● **WHAT TO DO**: In your copy, reproduce each entry exactly and leave out the pictures.
►
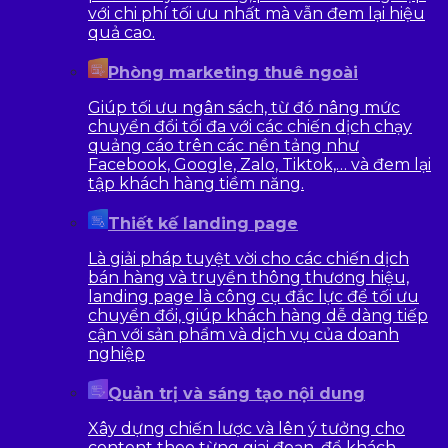
với chi phí tối ưu nhất mà vẫn đem lại hiệu
quả cao.
Phòng marketing thuê ngoài
Giúp tối ưu ngân sách, từ đó nâng mức
chuyển đổi tối đa với các chiến dịch chạy
quảng cáo trên các nền tảng như
Facebook, Google, Zalo, Tiktok,… và đem lại
tập khách hàng tiềm năng.
Thiết kế landing page
Là giải pháp tuyệt vời cho các chiến dịch
bán hàng và truyền thông thương hiệu,
landing page là công cụ đắc lực để tối ưu
chuyển đổi, giúp khách hàng dễ dàng tiếp
cận với sản phẩm và dịch vụ của doanh
nghiệp
Quản trị và sáng tạo nội dung
Xây dựng chiến lược và lên ý tưởng cho
content theo từng giai đoạn, để khách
◄
● **OUTPUT OF THE EXERCISE**:
với chi phí tối ưu nhất mà vẫn đem lại hiệu
quả cao.
Phòng marketing thuê ngoài
Giúp tối ưu ngân sách, từ đó nâng mức
chuyển đổi tối đa với các chiến dịch chạy
quảng cáo trên các nền tảng như
Facebook, Google, Zalo, Tiktok,… và đem lại
tập khách hàng tiềm năng.
Thiết kế landing page
Là giải pháp tuyệt vời cho các chiến dịch
bán hàng và truyền thông thương hiệu,
landing page là công cụ đắc lực để tối ưu
chuyển đổi, giúp khách hàng dễ dàng tiếp
cận với sản phẩm và dịch vụ của doanh
nghiệp
Quản trị và sáng tạo nội dung
Xây dựng chiến lược và lên ý tưởng cho
content theo từng giai đoạn, để khách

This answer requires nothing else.